High throughput analysis of breast cancer specimens on the grid.
Lin Yang(1,2), Wenjin Chen(2), P. Meer(1),
G. Salaru(2), M.D. Feldman(3), D.J. Foran(2)_
(1)Department of Electrical and Computer Engineering
Rutgers University, Piscataway, NJ 08854, USA
(2)BioImaging Laboratory, Department of Pathology and Laboratory Medicine
UMDNJ-Robert Wood Johnson Medical School
Piscataway, NJ 08855, USA
(3)Dept. of Surgical Pathology, Univ. of Pennsylvania, Philadelphia, PA
19104, USA
Breast cancer accounts for about 30% of all cancers and 15% of
all cancer deaths in women in the United States. Advances in
computer assisted diagnosis (CAD) holds promise for early detecting
and staging disease progression.
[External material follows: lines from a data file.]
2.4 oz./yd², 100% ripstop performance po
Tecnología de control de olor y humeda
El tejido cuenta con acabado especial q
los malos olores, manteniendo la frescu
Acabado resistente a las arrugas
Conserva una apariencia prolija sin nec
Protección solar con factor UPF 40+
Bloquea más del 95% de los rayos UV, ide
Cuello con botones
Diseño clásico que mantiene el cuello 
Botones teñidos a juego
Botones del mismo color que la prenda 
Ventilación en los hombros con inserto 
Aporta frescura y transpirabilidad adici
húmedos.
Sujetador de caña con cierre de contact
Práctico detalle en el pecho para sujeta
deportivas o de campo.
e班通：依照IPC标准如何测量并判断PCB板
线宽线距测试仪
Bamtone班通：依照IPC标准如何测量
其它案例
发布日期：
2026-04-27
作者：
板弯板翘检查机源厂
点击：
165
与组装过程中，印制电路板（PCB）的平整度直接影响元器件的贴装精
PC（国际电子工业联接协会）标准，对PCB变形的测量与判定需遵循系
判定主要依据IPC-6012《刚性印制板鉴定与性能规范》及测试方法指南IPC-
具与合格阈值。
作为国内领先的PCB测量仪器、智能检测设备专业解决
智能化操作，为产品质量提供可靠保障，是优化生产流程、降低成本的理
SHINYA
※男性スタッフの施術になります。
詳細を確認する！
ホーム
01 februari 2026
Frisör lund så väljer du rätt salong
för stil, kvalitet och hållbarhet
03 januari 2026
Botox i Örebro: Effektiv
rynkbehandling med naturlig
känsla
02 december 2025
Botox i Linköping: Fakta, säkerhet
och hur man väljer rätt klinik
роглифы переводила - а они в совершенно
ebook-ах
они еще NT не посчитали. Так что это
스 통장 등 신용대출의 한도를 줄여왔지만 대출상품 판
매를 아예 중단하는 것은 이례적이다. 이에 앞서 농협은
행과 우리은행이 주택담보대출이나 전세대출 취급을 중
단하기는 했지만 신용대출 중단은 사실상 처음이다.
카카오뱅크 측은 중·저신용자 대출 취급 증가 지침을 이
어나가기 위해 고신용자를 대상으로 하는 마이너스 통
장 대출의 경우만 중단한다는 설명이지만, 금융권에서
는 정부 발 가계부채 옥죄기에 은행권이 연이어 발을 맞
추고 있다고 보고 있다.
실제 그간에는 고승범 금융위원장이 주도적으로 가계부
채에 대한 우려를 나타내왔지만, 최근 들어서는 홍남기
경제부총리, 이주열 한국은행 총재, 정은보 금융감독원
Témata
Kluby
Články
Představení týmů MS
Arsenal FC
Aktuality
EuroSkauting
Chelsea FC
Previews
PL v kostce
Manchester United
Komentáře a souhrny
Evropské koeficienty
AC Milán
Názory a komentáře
In this paper we introduce a
Grid-enabled CAD to perform automatic analysis of imaged
histopathology breast tissue specimens. More than 100,000 digitized
samples (1200*1200 pixels) have already been processed on
the Grid. We have analyzed results for 3744 breast tissue samples,
which were originated from four different institutions using
diaminobenzidine (DAB) and hematoxylin staining. Both linear and
nonlinear dimension reduction techniques are compared, and the best
one (ISOMAP) was applied to reduce the dimensionality of the
features. The experimental results show that the Gentle Boosting
using an eight node CART decision tree as the weak learner provides
the best result for classification. The algorithm has an accuracy of
86.02% using only 20% of the specimens as the training set.
10th International Conference on Medical Image Computing and
Computer Assisted Intervention (MICCAI) ,
Brisbane, Australia, November 2007, Springer, LNCS 4791, 617-624.